Project repository

Recently, we watched this video by CodingTrain, where Daniel Shiffman shows how we can create a JavaScript app to add custom stickers to zoom video feeds. We thought this was a really awesome project, and wondered if we could achieve something similar could be with Python instead! Additionally, this seemed to be a good excuse for finally checking out Teachable Machine.

Getting a live video-stream in Python

The first step in adding stickers to a live video stream is to obtain this video stream from our web camera. Luckily, it is fairly easy to install OpenCV to obtain and work with such a video stream.
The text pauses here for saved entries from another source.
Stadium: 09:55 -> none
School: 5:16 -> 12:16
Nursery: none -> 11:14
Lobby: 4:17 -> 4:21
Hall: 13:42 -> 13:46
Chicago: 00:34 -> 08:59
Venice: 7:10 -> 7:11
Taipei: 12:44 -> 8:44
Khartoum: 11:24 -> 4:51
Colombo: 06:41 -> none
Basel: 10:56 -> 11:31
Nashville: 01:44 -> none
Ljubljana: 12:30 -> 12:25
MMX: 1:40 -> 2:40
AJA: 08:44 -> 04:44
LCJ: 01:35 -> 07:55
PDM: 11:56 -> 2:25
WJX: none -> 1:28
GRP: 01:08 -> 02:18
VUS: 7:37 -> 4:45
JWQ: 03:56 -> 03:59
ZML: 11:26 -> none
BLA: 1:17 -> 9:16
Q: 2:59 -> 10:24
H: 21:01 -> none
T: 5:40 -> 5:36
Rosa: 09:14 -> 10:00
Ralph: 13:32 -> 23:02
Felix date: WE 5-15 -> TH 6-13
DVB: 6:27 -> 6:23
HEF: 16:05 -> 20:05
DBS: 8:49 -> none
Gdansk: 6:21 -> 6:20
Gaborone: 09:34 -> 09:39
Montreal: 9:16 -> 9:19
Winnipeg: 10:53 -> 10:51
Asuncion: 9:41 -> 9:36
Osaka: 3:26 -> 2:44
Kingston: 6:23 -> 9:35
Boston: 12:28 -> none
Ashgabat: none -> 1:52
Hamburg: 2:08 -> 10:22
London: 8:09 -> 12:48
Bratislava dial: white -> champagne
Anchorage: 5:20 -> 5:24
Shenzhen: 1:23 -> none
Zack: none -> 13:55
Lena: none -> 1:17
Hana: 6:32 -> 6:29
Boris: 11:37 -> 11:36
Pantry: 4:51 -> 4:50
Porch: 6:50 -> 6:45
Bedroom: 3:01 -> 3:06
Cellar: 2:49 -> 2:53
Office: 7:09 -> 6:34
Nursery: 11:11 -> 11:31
First, we installed OpenCV, by using the unofficial opencv-python package on PyPI:

pip install opencv-python

Next, we created a small script where we just showed the output from the WebCamera

import cv2


vid = cv2.VideoCapture(0) 

while True: 
    ret, frame = vid.read() 
    cv2.imshow('Video', frame) 
      
    # Close the window if `q` is pressed.
    if (cv2.waitKey(1) & 0xFF) == ord('q'): 
        break

# After the loop release the capture object 
vid.release() 

# Close the video window
cv2.destroyAllWindows() 

This code will first import OpenCV (which is called cv2 in Python). Then, we request the computers web camera. Note that while we capture the camera like this, other programs cannot use it. If you try to run the code while the camera is used by another program, the code will crash! After accessing the camera, we have an infinite loop, where we continuously display the web camera’s output. OpenCV is a bit odd, so when we show the video stream this way, we cannot close the program by pressing the [x]-button. Instead, we have the if (cv2.waitKey(1) & 0xFF) == ord('q'): line, which will close the window if q is pressed. Then, after the loop, we release the web camera so other programs can use it and close all windows, before exiting the program.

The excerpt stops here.